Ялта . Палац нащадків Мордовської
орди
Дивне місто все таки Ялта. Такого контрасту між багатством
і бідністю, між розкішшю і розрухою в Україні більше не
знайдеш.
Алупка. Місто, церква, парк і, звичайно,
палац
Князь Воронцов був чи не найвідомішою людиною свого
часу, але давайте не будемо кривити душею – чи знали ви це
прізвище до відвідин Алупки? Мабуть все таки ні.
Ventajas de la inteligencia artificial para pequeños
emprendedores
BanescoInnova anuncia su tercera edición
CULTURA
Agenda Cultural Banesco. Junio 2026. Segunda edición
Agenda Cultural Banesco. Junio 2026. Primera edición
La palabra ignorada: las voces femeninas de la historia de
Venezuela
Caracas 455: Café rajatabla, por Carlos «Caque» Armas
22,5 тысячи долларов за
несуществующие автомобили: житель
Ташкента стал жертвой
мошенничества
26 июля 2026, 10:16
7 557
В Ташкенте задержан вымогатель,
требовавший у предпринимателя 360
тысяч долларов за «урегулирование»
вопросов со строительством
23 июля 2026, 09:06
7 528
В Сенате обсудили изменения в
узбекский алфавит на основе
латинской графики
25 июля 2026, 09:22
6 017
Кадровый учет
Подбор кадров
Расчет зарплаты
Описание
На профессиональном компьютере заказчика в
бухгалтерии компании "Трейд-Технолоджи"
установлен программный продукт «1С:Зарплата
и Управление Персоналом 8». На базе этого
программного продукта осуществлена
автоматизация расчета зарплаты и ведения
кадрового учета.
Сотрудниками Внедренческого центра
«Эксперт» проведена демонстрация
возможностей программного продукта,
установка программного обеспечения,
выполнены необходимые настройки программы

────────────────────────────────────────

EXERCISE DETAILS: Reproduce the listing in full. Keep it exactly as written.

RESPONSE TO THIS EXERCISE:
Ялта . Палац нащадків Мордовської
орди
Дивне місто все таки Ялта. Такого контрасту між багатством
і бідністю, між розкішшю і розрухою в Україні більше не
знайдеш.
Алупка. Місто, церква, парк і, звичайно,
палац
Князь Воронцов був чи не найвідомішою людиною свого
часу, але давайте не будемо кривити душею – чи знали ви це
прізвище до відвідин Алупки? Мабуть все таки ні.
Ventajas de la inteligencia artificial para pequeños
emprendedores
BanescoInnova anuncia su tercera edición
CULTURA
Agenda Cultural Banesco. Junio 2026. Segunda edición
Agenda Cultural Banesco. Junio 2026. Primera edición
La palabra ignorada: las voces femeninas de la historia de
Venezuela
Caracas 455: Café rajatabla, por Carlos «Caque» Armas
22,5 тысячи долларов за
несуществующие автомобили: житель
Ташкента стал жертвой
мошенничества
26 июля 2026, 10:16
7 557
В Ташкенте задержан вымогатель,
требовавший у предпринимателя 360
тысяч долларов за «урегулирование»
вопросов со строительством
23 июля 2026, 09:06
7 528
В Сенате обсудили изменения в
узбекский алфавит на основе
латинской графики
25 июля 2026, 09:22
6 017
Кадровый учет
Подбор кадров
Расчет зарплаты
Описание
На профессиональном компьютере заказчика в
бухгалтерии компании "Трейд-Технолоджи"
установлен программный продукт «1С:Зарплата
и Управление Персоналом 8». На базе этого
программного продукта осуществлена
автоматизация расчета зарплаты и ведения
кадрового учета.
Сотрудниками Внедренческого центра
«Эксперт» проведена демонстрация
возможностей программного продукта,
установка программного обеспечения,
выполнены необходимые настройки программы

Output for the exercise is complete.